Bischofssynode2Pater Bernd Hagenkord bietet einen Blick hinter die Kulissen der Bischofssynode und der diskutierten Themen von Mittwochabend und Donnerstagvormittag. Aus der Synodenaula für Radio Vatikan:

„Pastoral-schwierige Situationen“ – Unter dieser Überschrift finden sich all die Fragen aus der Praxis, die bereits im Vorfeld der Versammlung der Bischofssynode, wie auch in den Medien besondere Aufmerksamkeit gefunden haben und weiterhin finden. Das Vorbereitungsdokument Instrumentum Laboris nennt in diesem Kapitel die wiederverheirateten Geschiedenen und ihr Zugang zu den Sakramenten, nichteheliche Lebensgemeinschaften, ledige Mütter, dann aber auch die gleichgeschlechtlichen Lebensgemeinschaften. Die Liste der Wortmeldungen war so lang, dass sowohl der Mittwochnachmittag als auch der Donnerstagvormittag diesem Feld gewidmet waren.

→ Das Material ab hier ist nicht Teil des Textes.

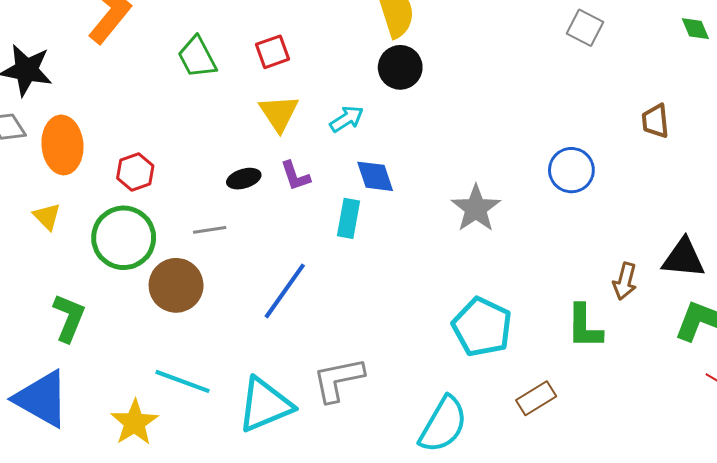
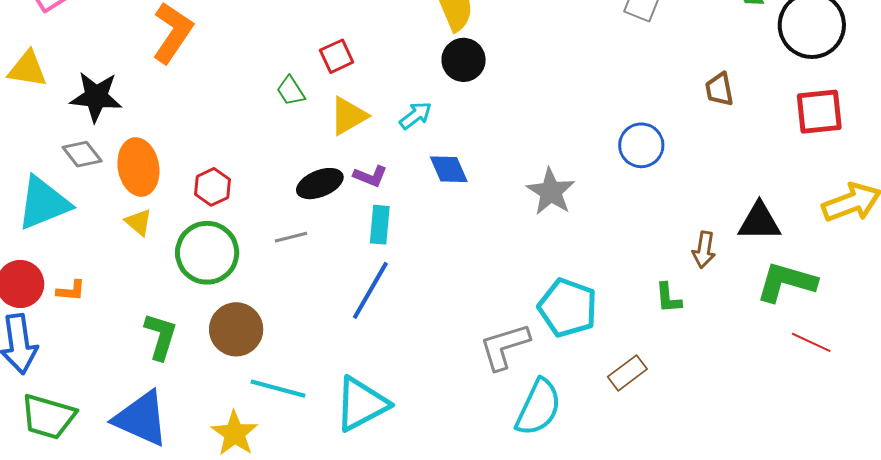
green trapezoid: (197, 57) -> (291, 91), moved, size x0.7
yellow triangle: (279, 113) -> (348, 116), turned 39
purple L-shape: (295, 176) -> (370, 176), turned -44
black ellipse: (244, 179) -> (320, 184), size x1.4
yellow triangle: (47, 216) -> (139, 222), moved
cyan rectangle: (348, 218) -> (380, 225), moved
brown circle: (176, 285) -> (236, 329), moved
green L-shape: (584, 327) -> (668, 298), size x0.7
gray L-shape: (338, 380) -> (505, 346), moved

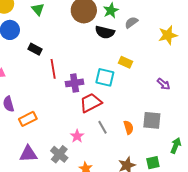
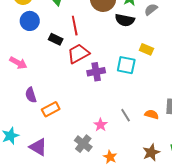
red line: (53, 69) -> (75, 26), moved
red trapezoid: (91, 103) -> (78, 54), moved
orange semicircle: (129, 127) -> (152, 114), turned -56
purple triangle: (28, 154) -> (38, 147), moved, turned 36

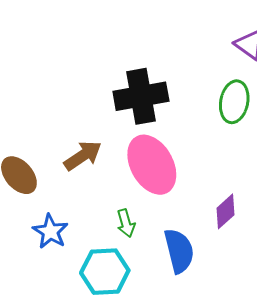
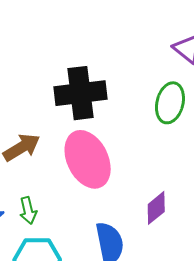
green arrow: (126, 223) -> (28, 211), moved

Wiederverheiratete Geschiedene
Bereits bei der Kardinalsversammlung im Februar dieses Jahres hatte auf Bitten des Papstes Kardinal Walter Kasper einen Vortrag gehalten, in dem er die Frage nach der Zulassung wiederverheirateter Geschiedener zu den Sakramenten aufgeworfen hatte. Hierbei geht es um Vergebung und die Botschaft des Evangeliums, aber auch um die Glaubwürdigkeit dessen, wofür die Kirche einsteht.

Viele Beiträge bezogen sich auf diese Problematik, der wiederverheirateten Geschiedenen. Es gab kaum einen Beitrag an diesem Donnerstagmorgen, der nicht auf irgendeine Weise Bezug darauf nahm. Einige Wortmeldungen bezogen sich direkt auf die von Kardinal Kasper gestellte Frage. Spirituelle Kommunion, also das Mitfeiern der Messe ohne den Empfang der Eucharistie, wurde debattiert, und verschiedene pastorale Konzepte der Begleitung angesprochen und empfohlen, vor allem dort, wo sich Betroffene untereinander helfen und begegnen können. Immer wieder wurden auf andere kulturelle und religiöse Kontexte hingewiesen, auf Ökumene vor allem mit der Orthodoxie, auf interreligiöses Zeugnis und traditionelle vorchristliche Kulturen und ihr Eheverständnis. Andere Religionen erwarten von Christen Klarheit.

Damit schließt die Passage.